The woman went to her room and cried that day. She cried and cried until she could cry no more. Her tears– fat, lifeless drops of salty water rolled down her cheeks as she silently basked in the glory of her sorrows. I stared at her, wanting to caress her, to wipe away her tears, to tell her everything was going to be okay, but perhaps that would make it worse– only further deepening her pains into unforgettable scars. The woman blew into her handkerchief, looked up, her tears long-dried up on her cheeks, and stared straight into my soul. Her eyes did not move from my pale, sunken face and it made me slightly uncomfortable, maybe even useless that I couldn’t do anything to ease her pains. I walked away from her, looking back one last time– her gaze hadn’t shifted. She was staring at me as if I was still standing at my original position– in the threshold of her doorway. Her tan, freckled face reflected only years of grief and her eyes, that had once held only trust and sympathy, now became a part of the oblivion of nothingness. They were hollow. They could almost be mistaken as the eyes of one who had given up living, but one who had no choice but to live and survive. Her hair, once long and thick, a factor in her beauty as a young woman, was now lifeless as well– salt and pepper colored strands of dead protein that would never be the same again.

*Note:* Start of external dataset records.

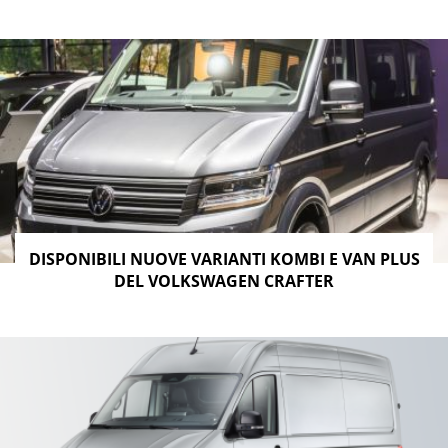
DISPONIBILI NUOVE VARIANTI KOMBI E VAN PLUS
DEL VOLKSWAGEN CRAFTER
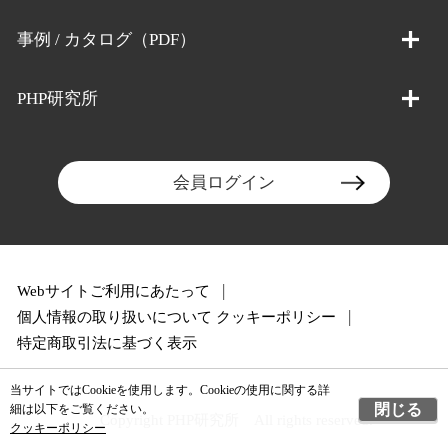
事例 / カタログ（PDF）
PHP研究所
会員ログイン
Webサイトご利用にあたって
個人情報の取り扱いについて
クッキーポリシー
特定商取引法に基づく表示
当サイトではCookieを使用します。Cookieの使用に関する詳
閉じる
細は以下をご覧ください。
Copyright PHP研究所 All rights reserved.
クッキーポリシー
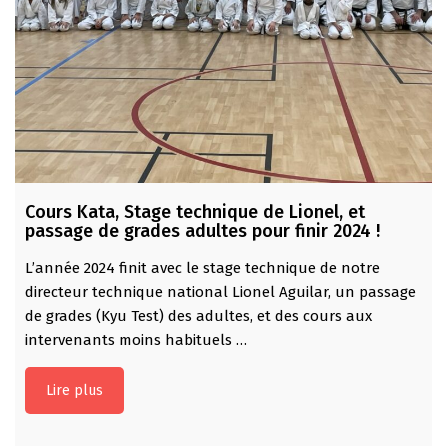
Cours Kata, Stage technique de Lionel, et
passage de grades adultes pour finir 2024 !
L’année 2024 finit avec le stage technique de notre
directeur technique national Lionel Aguilar, un passage
de grades (Kyu Test) des adultes, et des cours aux
intervenants moins habituels …
Lire plus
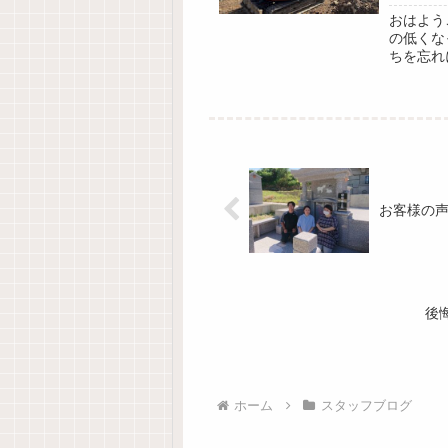
おはよう
の低くな
ちを忘れ
15℃降水
お客様の
後
ホーム
スタッフブログ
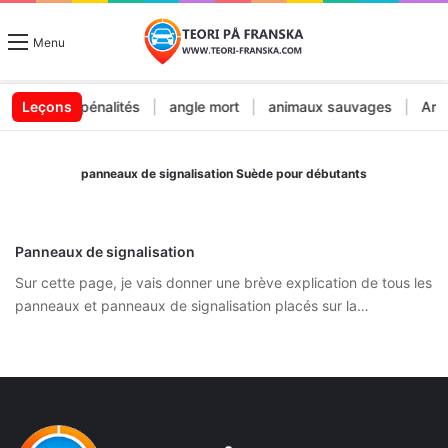
Menu
endes et pénalités
Leçons
|
angle mort
|
animaux sauvages
|
Arrêt
panneaux de signalisation Suède pour débutants
Panneaux de signalisation
Sur cette page, je vais donner une brève explication de tous les
panneaux et panneaux de signalisation placés sur la…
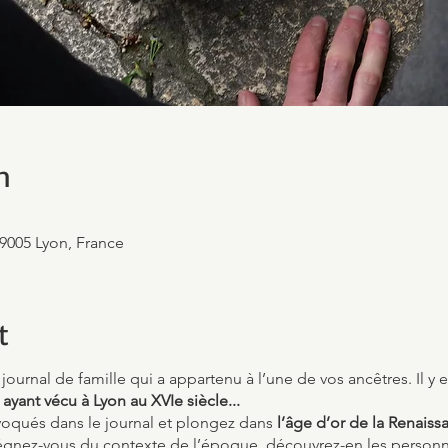
n
69005 Lyon, France
t
journal de famille qui a appartenu à l’une de vos ancêtres. Il y 
yant vécu à Lyon au XVIe siècle...
voqués dans le journal et plongez dans
l’âge d’or de la Renaiss
gnez-vous du contexte de l’époque, découvrez-en les personna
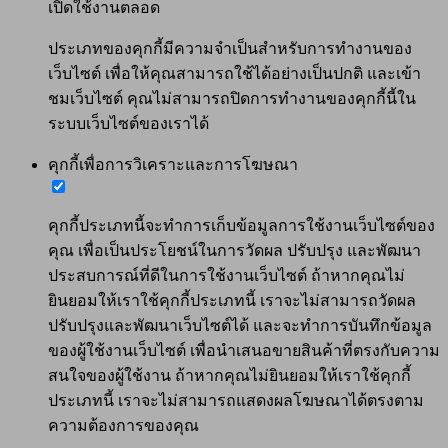
เปิดใช้งานตลอด
ประเภทของคุกกี้มีความจำเป็นสำหรับการทำงานของ
เว็บไซต์ เพื่อให้คุณสามารถใช้ได้อย่างเป็นปกติ และเข้า
ชมเว็บไซต์ คุณไม่สามารถปิดการทำงานของคุกกี้นี้ใน
ระบบเว็บไซต์ของเราได้
คุกกี้เพื่อการวิเคราะและการโฆษณา
คุกกี้ประเภทนี้จะทำการเก็บข้อมูลการใช้งานเว็บไซต์ของ
คุณ เพื่อเป็นประโยชน์ในการวัดผล ปรับปรุง และพัฒนา
ประสบการณ์ที่ดีในการใช้งานเว็บไซต์ ถ้าหากคุณไม่
ยินยอมให้เราใช้คุกกี้ประเภทนี้ เราจะไม่สามารถวัดผล
ปรับปรุงและพัฒนาเว็บไซต์ได้ และจะทำการบันทึกข้อมูล
ของผู้ใช้งานเว็บไซต์ เพื่อนำเสนอขายสินค้าที่ตรงกับความ
สนใจของผู้ใช้งาน ถ้าหากคุณไม่ยินยอมให้เราใช้คุกกี้
ประเภทนี้ เราจะไม่สามารถแสดงผลโฆษณาได้ตรงตาม
ความต้องการของคุณ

She clenched her hands together, palms soft and fingers slender despite her age– the only unchanged part about her. She would use them to caress the little girl and to spill her tears when they did come usually when she held the little girl tightly with her tender hands. The woman finally looked away, focusing and directing all her attention on her hands instead. She looked hopeless, her head down, silent until she finally got up from the bed, once again looked into the distance, breathed a deep sigh, and slowly walked back into the kitchen.

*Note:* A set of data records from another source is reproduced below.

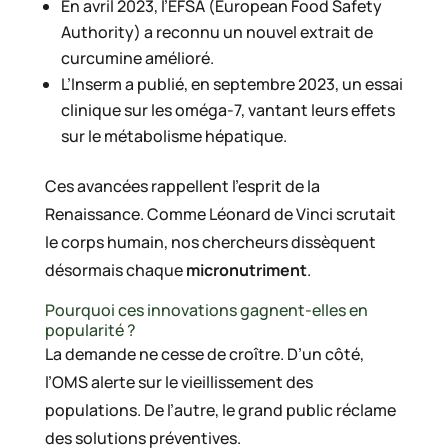
En avril 2023, l’EFSA (European Food Safety
Authority) a reconnu un nouvel extrait de
curcumine amélioré.
L’Inserm a publié, en septembre 2023, un essai
clinique sur les oméga-7, vantant leurs effets
sur le métabolisme hépatique.
Ces avancées rappellent l’esprit de la
Renaissance. Comme Léonard de Vinci scrutait
le corps humain, nos chercheurs dissèquent
désormais chaque
micronutriment
.
Pourquoi ces innovations gagnent-elles en
popularité ?
La demande ne cesse de croître. D’un côté,
l’OMS alerte sur le vieillissement des
populations. De l’autre, le grand public réclame
des solutions préventives.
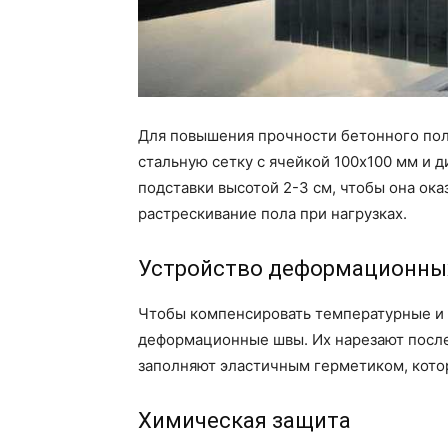
Для повышения прочности бетонного пол
стальную сетку с ячейкой 100х100 мм и 
подставки высотой 2-3 см, чтобы она ок
растрескивание пола при нагрузках.
Устройство деформационны
Чтобы компенсировать температурные и 
деформационные швы. Их нарезают после 
заполняют эластичным герметиком, котор
Химическая защита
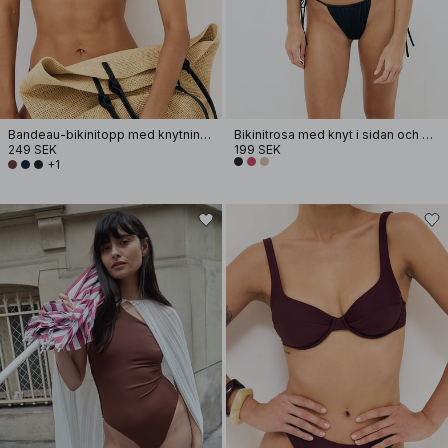
Bandeau-bikinitopp med knytning fram
Bikinitrosa med knyt i sidan och dragsko
249 SEK
199 SEK
+1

I could not see her like this. It killed me to see her strength suddenly dampened. I wanted to embrace her, to smile at her, to tell her things would be different, but I too, like her, was helpless. The poor woman could not confide in me, nor I in her.

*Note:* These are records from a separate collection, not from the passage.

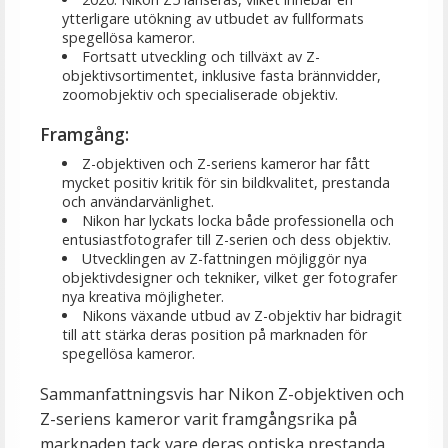
ytterligare utökning av utbudet av fullformats
spegellösa kameror.
Fortsatt utveckling och tillväxt av Z-
objektivsortimentet, inklusive fasta brännvidder,
zoomobjektiv och specialiserade objektiv.
Framgång:
Z-objektiven och Z-seriens kameror har fått
mycket positiv kritik för sin bildkvalitet, prestanda
och användarvänlighet.
Nikon har lyckats locka både professionella och
entusiastfotografer till Z-serien och dess objektiv.
Utvecklingen av Z-fattningen möjliggör nya
objektivdesigner och tekniker, vilket ger fotografer
nya kreativa möjligheter.
Nikons växande utbud av Z-objektiv har bidragit
till att stärka deras position på marknaden för
spegellösa kameror.
Sammanfattningsvis har Nikon Z-objektiven och
Z-seriens kameror varit framgångsrika på
marknaden tack vare deras optiska prestanda,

The somber mood was murdered by the presence of the dictator. He sat on the old, decrepit sofa, watching television, stone-faced and dozing off at almost every commercial break due to a lack of sleep. While work kept him up most days, the woman, too, couldn’t remember the last time she had slept at all. Had it been a week? Maybe even two? The sleepless nights had become a hopeless, mundane routine and once in a while when I would step into her room to check up on her, I noticed the woman staring off into a distance, silent, without tears, just like I had seen her do that afternoon.